On guard against the influence peddlers

Irawan Ronodipuro
INDEPENDENT OBSERVER

IO – In a recent seminar in Jakarta, politicians and diplomats from China and Indonesia waxed eloquent about the two countries’ so-called ‘comprehensive partnership’.   There was plenty to celebrate:  since five years ago, when the partnership was first announced, China’s direct investments have dramatically increased from US$300 million to more than US$3 billion, making it Indonesia’s third largest foreign direct investor.  China has also emerged as Indonesia’s largest trading partner, both in terms of exports and imports.
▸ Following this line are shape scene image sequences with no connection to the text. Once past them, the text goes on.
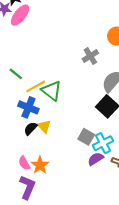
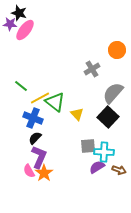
yellow triangle: (44, 126) -> (77, 114), moved
gray square: (86, 137) -> (88, 146), turned -35
cyan cross: (103, 143) -> (104, 152), turned 30
purple L-shape: (27, 187) -> (39, 157), moved

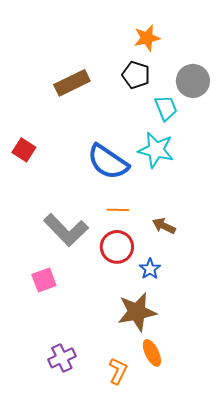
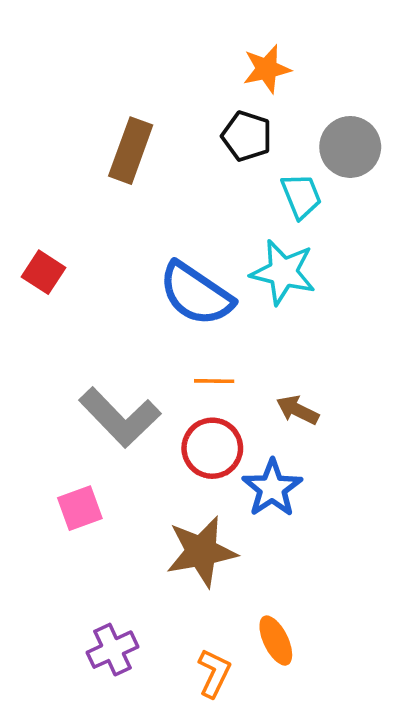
brown rectangle: (72, 83) -> (131, 151), turned -44
blue star: (150, 269) -> (272, 488), size x1.5
brown star: (137, 312) -> (201, 552), moved

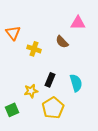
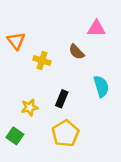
cyan semicircle: (76, 83) -> (101, 86), moved
yellow star: (31, 91) -> (30, 107), moved
green square: (12, 110) -> (15, 136), turned -32

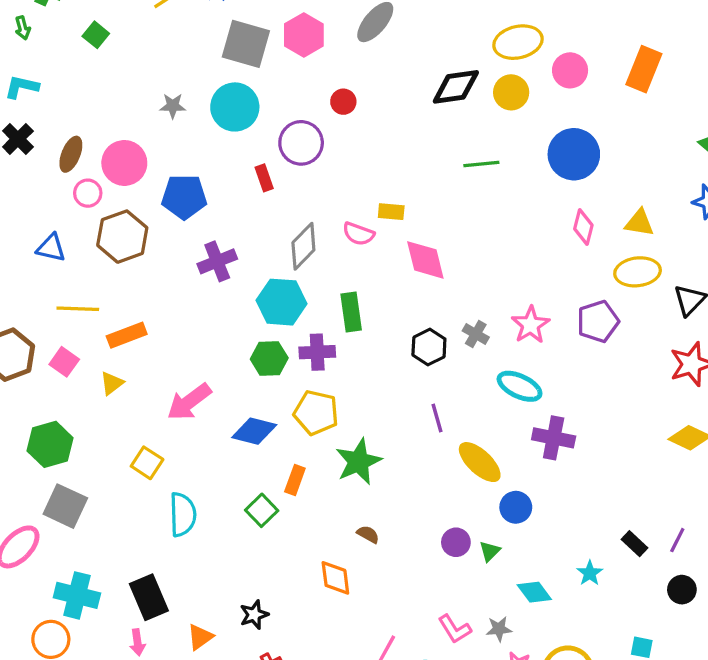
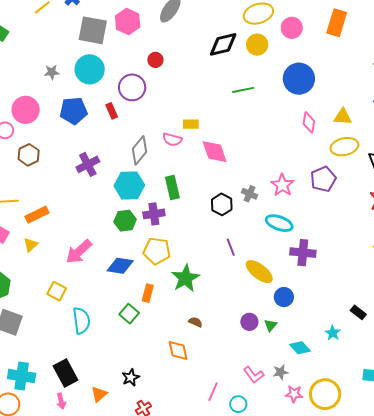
blue pentagon: (184, 197) -> (74, 111), moved
brown hexagon: (122, 237) -> (29, 155), size x0.7

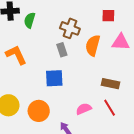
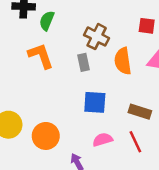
orange semicircle: (93, 45) -> (123, 61), turned -30
orange L-shape: (16, 55) -> (41, 56), moved
blue square: (54, 78) -> (95, 102), moved

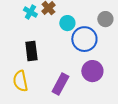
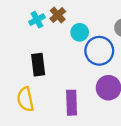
cyan cross: (30, 12) -> (37, 20), turned 32
purple rectangle: (60, 84) -> (72, 103), turned -30

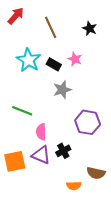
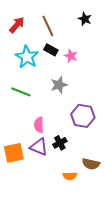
red arrow: (16, 16) -> (17, 25), moved
black star: (90, 28) -> (85, 19), moved
black rectangle: (54, 64) -> (51, 50), moved
green line: (22, 111) -> (21, 92), moved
A ten-fold increase in investment over the space of half a decade is impressive, and much needed.  At a time when Western multinationals, especially in the mining and energy sectors, have decided to pull away from Indonesia because of investor-unfriendly regulations, capital inflows from China can make an important difference in the economy.  And it could become even more important in the near future since the government has established four provinces—North Sulawesi, Bali, North Sumatra and North Kalimantan—as “economic corridors” that are being prioritized to accommodate projects falling under China’s Belt Road Initiative.

Seaports, bridges, power stations, pipelines, and a wide array of other mega-investments fall within the scope of the Belt Road Initiative master plan.  Some of these projects, which will contribute heavily towards improving Indonesia’s antiquated infrastructure and intra-island connectivity, could prove crucial in the quest for transforming Indonesia into a more competitive economy and catapulting it into becoming one of the world’s top ten economies, as many economists predict could occur in the coming decades.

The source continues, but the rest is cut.